ENCRYPTION: This is the most secure way of saving information. There is a builtin encryption feature called FileVault which encrypts all the data on your system. There are 3rd party tools that can do this for you too: GPG, AES Crypt, PGP to name a few.
Once can use a combination of the 3 or all 3 depending on the level of security required. It is also a good idea to keep your backup secure. Securing your computer but not the backup is a bad idea.
Yet another common issue that a lot of us face. Most computers that have come in over the past few years offer very large built in storage space & in most cases it is sufficient. But with the growing number of photographs, movies & songs we often find that space on our computers isn’t sufficient. This is not an easy problem to solve.

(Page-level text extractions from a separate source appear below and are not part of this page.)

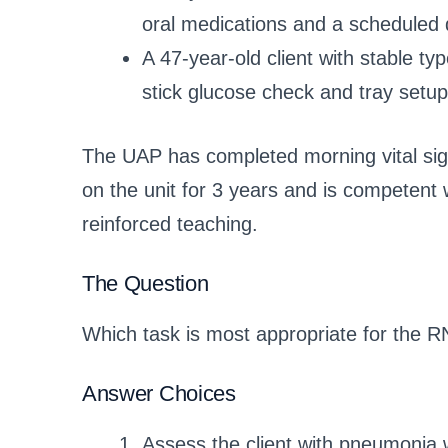
oral medications and a scheduled 
A 47-year-old client with stable t
stick glucose check and tray setup
The UAP has completed morning vital sig
on the unit for 3 years and is competent 
reinforced teaching.
The Question
Which task is most appropriate for the R
Answer Choices
Assess the client with pneumonia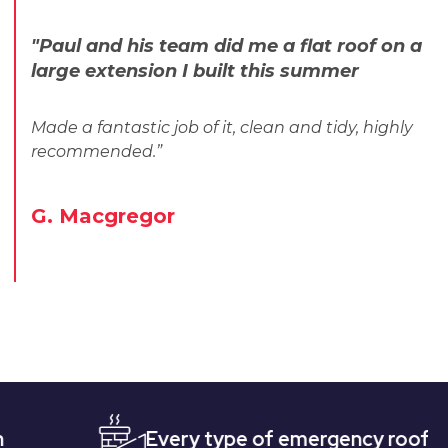
"Paul and his team did me a flat roof on a
large extension I built this summer
Made a fantastic job of it, clean and tidy, highly
recommended.”
G. Macgregor
Every type of emergency roofing
Qu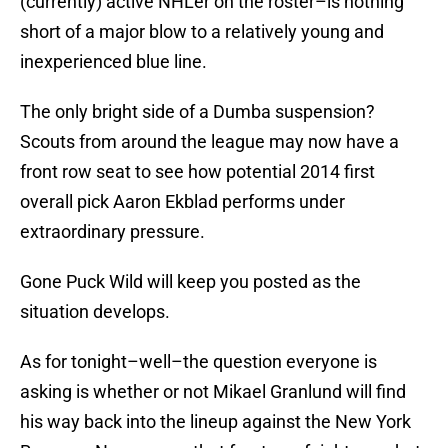
(currently) active NHLer on the roster–is nothing
short of a major blow to a relatively young and
inexperienced blue line.
The only bright side of a Dumba suspension?
Scouts from around the league may now have a
front row seat to see how potential 2014 first
overall pick Aaron Ekblad performs under
extraordinary pressure.
Gone Puck Wild will keep you posted as the
situation develops.
As for tonight–well–the question everyone is
asking is whether or not Mikael Granlund will find
his way back into the lineup against the New York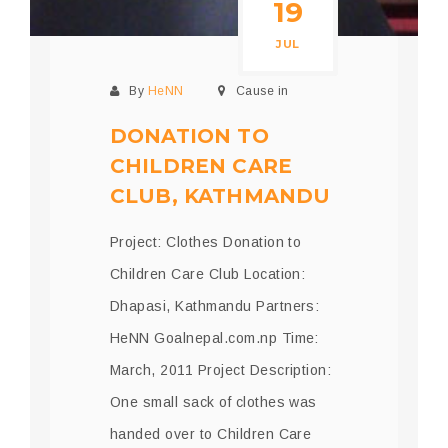
19
JUL
By
HeNN
Cause in
DONATION TO
CHILDREN CARE
CLUB, KATHMANDU
Project: Clothes Donation to
Children Care Club Location:
Dhapasi, Kathmandu Partners:
HeNN Goalnepal.com.np Time:
March, 2011 Project Description:
One small sack of clothes was
handed over to Children Care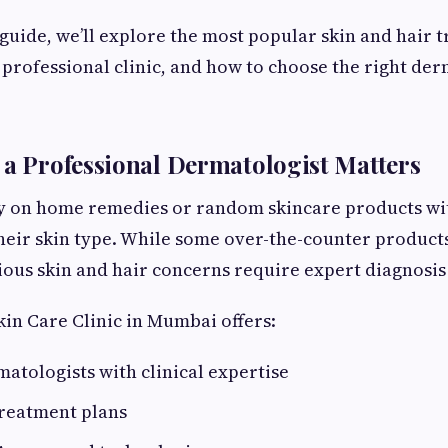
 guide, we’ll explore the most popular skin and hair 
 professional clinic, and how to choose the right der
 a Professional Dermatologist Matters
y on home remedies or random skincare products wi
heir skin type. While some over-the-counter product
ious skin and hair concerns require expert diagnosis
kin Care Clinic in Mumbai offers:
matologists with clinical expertise
reatment plans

A simple approach is to keep only those things we require on the Mac. Also using cloud services to store information that we don’t need to access frequently is a good idea. Compressing data using zip files is also a good approach. But a better option, especially for large amounts of data, is to compress them into ReadWrite disk images. External storage can also be considered for placing extra data.
One area where storage management is not looked at but is equally important is related to the backup drive. Overtime as your backup drive fills up it starts removing older backs (in case of Time Machine). To ensure you have as long a history of backups, make sure that you only backup those things that you need. For example there isn’t a pressing need to backup all the OS files & applications, one can reduce the backup size by eliminating unnecessary items from the backup.